RediSearch comes with a few very basic scoring functions to evaluate document
relevance like `TFIDF`.
**TFIDF Scoring:**
- Basic TF-IDF scoring with a few extra features thrown inside:
- For each term in each result, we calculate the TF-IDF score of that term to
that document. Frequencies are weighted based on field weights that are
pre-determined, and each term's frequency is normalized by the highest term
frequency in each document.
- We multiply the total TF-IDF for the query term by the a priory document
score given on FT.ADD.
- We give a penalty to each result based on "slop" or cumulative distance
between the search terms: exact matches will get no penalty, but matches
where the search terms are distant see their score reduced significantly.
- For each 2-gram of consecutive terms, we find the minimal distance between them.
- The penalty is the square root of the sum of the distances, squared -
1/sqrt(d(t2-t1)^2 + d(t3-t2)^2 + ...).
### Cache
- **Idea:** “recently requested data is likely to be requested again”.
- A cache is like short-term memory: it has a limited amount of space, but is
typically faster than the original data source and contains the most recently
accessed items.
- Caches can exist at all levels in architecture, but are often found at the
level nearest to the front end, where they are implemented to return data
quickly without taxing downstream levels.
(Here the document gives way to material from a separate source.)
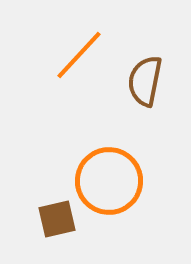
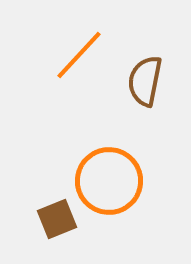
brown square: rotated 9 degrees counterclockwise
- Placing a cache directly on a request layer node enables the local storage of
response data.
- Each time a request is made to the service, the node will quickly return
locally cached data if it exists.
**Advantages**
- Reduce Network Calls
- Cached data stores like Redis stores Key/Value pairs.
- **Avoid Re-Calculations**
- Example: an application makes a request to find the average age of the users.
- You would have to go to the database, search all in the records and compute
the average each time! Very Expensive!
- You could compute it once and save it as a key/value pair.
- Avoid Loads on the Database
- If you have a lot of servers trying to get data from the database, could
put a heavy load on the database and slow performance.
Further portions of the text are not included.